***** DATA SHOWN *****

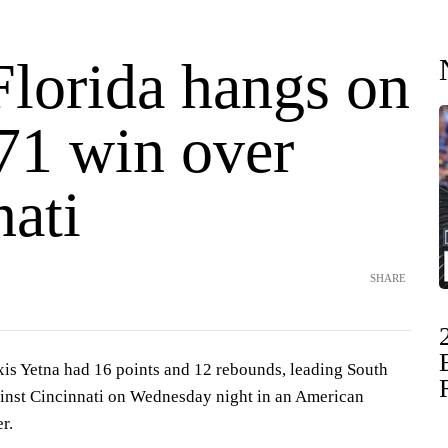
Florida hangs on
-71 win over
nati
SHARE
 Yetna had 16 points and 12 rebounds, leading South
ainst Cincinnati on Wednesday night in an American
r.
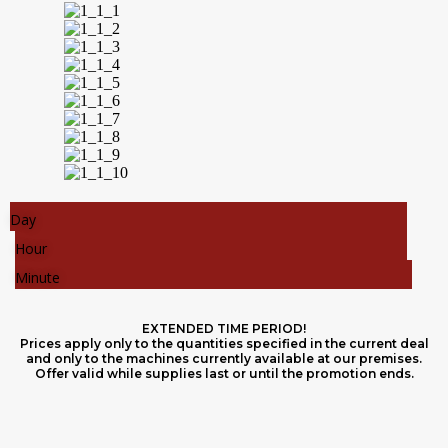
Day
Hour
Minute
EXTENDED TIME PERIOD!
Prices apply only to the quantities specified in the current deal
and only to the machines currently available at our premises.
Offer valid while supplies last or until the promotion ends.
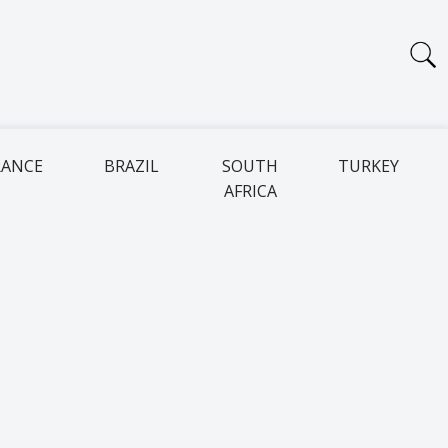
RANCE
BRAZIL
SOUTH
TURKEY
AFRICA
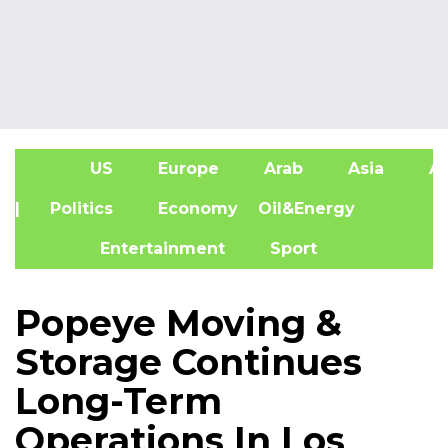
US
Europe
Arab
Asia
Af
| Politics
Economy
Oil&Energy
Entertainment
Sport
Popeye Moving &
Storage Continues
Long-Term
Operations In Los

*****

◆ PROBLEM DESCRIPTION ◆
Your response must consist of the material above, reproduced word for word, with the images omitted.

◆ SOLUTION FOR THIS PROBLEM ◆
Florida hangs on
-71 win over
nati
SHARE
 Yetna had 16 points and 12 rebounds, leading South
ainst Cincinnati on Wednesday night in an American
r.
Day
Hour
Minute
EXTENDED TIME PERIOD!
Prices apply only to the quantities specified in the current deal
and only to the machines currently available at our premises.
Offer valid while supplies last or until the promotion ends.
RANCE
BRAZIL
SOUTH
TURKEY
AFRICA
US
Europe
Arab
Asia
Af
| Politics
Economy
Oil&Energy
Entertainment
Sport
Popeye Moving &
Storage Continues
Long-Term
Operations In Los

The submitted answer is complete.